What happens when we leave the comfort of home? In our everyday lives we have access to wireless mobility via smart phones and other portable devices. Is this having an impact on how we spend our time? Could it be changing our habits and behaviours when we take a family outing or holiday?
The summer holiday period has recently come to an end – a good time to reflect on what we did, how we did it, and what we managed to live without! I was able to take a few days away in Queensland (before the floods) and spend a few glorious days on the beach at Labrador. I am one of those people that prefer to be as unencumbered as possible when at the beach – so you generally won’t be able to contact me via mobile phone when I am enjoying the sun, sand, and surf. However, I wonder if I am in a minority – many people appeared to have their phones with them at the beach. Given that our mobiles are multi-functional devices, this is not surprising – we can take a photo of a great moment, keep in touch with loved ones, and send our bosses emails too (although that idea tends to negate the concept of being on holiday). However, remaining ‘connected’ via mobile devices on family outings appears to affect the quality of our interactions.
What I observed in this beach environment were groups of mothers with their toddlers arranging themselves to have instant access to their Iphones or Blackberries (or other smart phones).

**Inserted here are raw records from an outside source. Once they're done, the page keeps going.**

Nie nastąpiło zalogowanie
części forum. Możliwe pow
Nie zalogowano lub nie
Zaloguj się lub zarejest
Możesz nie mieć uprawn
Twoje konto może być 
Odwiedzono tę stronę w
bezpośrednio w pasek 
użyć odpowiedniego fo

Some of the mum’s did not let go of their phones for the duration of their beach stay. They were either talking on their phone, texting, or scrolling through information. At no point did they enter the water, or appear to play with their toddlers – always maintaining one hand and full eye contact with their smart screens. One toddler begged her mother for attention while the mother kept one hand on the phone, eyes locked on the screen, and the other hand was waving beckoningly in the air as if to convey “see, I am paying attention…watch the hand.” There were other parents that were more involved with their children, engaging in water play, sandcastle building and the locating of hermit crabs. Mobile phones were not in-hand, but when a ringtone was heard, play would be paused for the call to be answered, until the call was over. Reports in the media are surfacing about the ‘chronic media distraction’ that parents are suffering from by being stuck in the Blacberry zone or continuously plugged in. Whilst at the beach, are we searching, scrolling and sending rather than slipping, slopping and slapping?

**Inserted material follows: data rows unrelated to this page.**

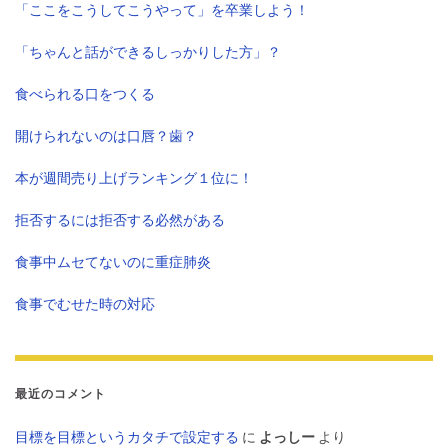
「ここをこうしてこうやって」を卒業しよう！
「ちゃんと話ができるしっかりした方」？
食べられる口をつくる
開けられないのは口唇？歯？
本が週間売り上げランキング１位に！
拒否するには拒否する必然がある
食事中ムセてないのに重症肺炎
食事でむせた時の対応
最近のコメント
目標を目標というカタチで設定する
に
よっしー
より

I also spent some time on the Mornington Peninsula in Victoria, meandering my way through the foreshore of Rye and Rosebud. I walked through the camping grounds and saw some amazing setups that were the campers’ equivalent of the Taj Mahal. Many sites had their own TVs (that were left on, while the campers were out – same media habits, different location); most had radios/CD players, some had DVD players, laptops and numerous portable digital devices. The comforts of home can still be enjoyed while camping. Many holiday destinations offer wi fi connectivity – so we never have to miss out on Facebook updates, emails or our favourite TV shows. The mobile phone offers a great alternative to the baby monitoring device (though our babies are now teens – and they do not always respond to our prompts for information or attention)!

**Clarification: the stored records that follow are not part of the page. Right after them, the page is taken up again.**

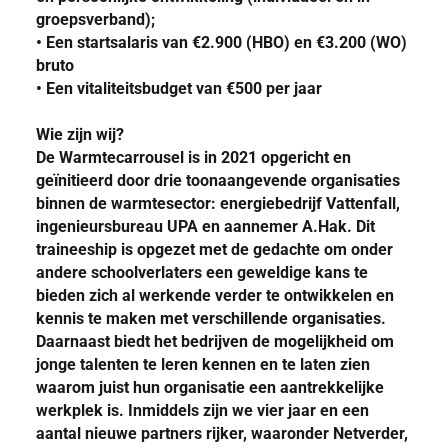
groepsverband);
• Een startsalaris van €2.900 (HBO) en €3.200 (WO)
bruto
• Een vitaliteitsbudget van €500 per jaar
Wie zijn wij?
De Warmtecarrousel is in 2021 opgericht en
geïnitieerd door drie toonaangevende organisaties
binnen de warmtesector: energiebedrijf Vattenfall,
ingenieursbureau UPA en aannemer A.Hak. Dit
traineeship is opgezet met de gedachte om onder
andere schoolverlaters een geweldige kans te
bieden zich al werkende verder te ontwikkelen en
kennis te maken met verschillende organisaties.
Daarnaast biedt het bedrijven de mogelijkheid om
jonge talenten te leren kennen en te laten zien
waarom juist hun organisatie een aantrekkelijke
werkplek is. Inmiddels zijn we vier jaar en een
aantal nieuwe partners rijker, waaronder Netverder,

A lot of interpersonal interaction is being displaced by instant messaging (IM) or phone text-messages (SMS). This means that our intimate family conversations have a digital afterlife – I do not know what the implications of this phenomenon might be – other than the prospect of having traces of past conversations cut and paste to create new meanings in different contexts. Will we censor ourselves more? This is an entirely different topic that I will pursue in a future blog. In the meantime, I simply wanted to share some of my observations (and some of the photographs I took associated with them). It would be great to hear what other people have seen, heard or experienced in relation to family interactions, technology and being on holiday.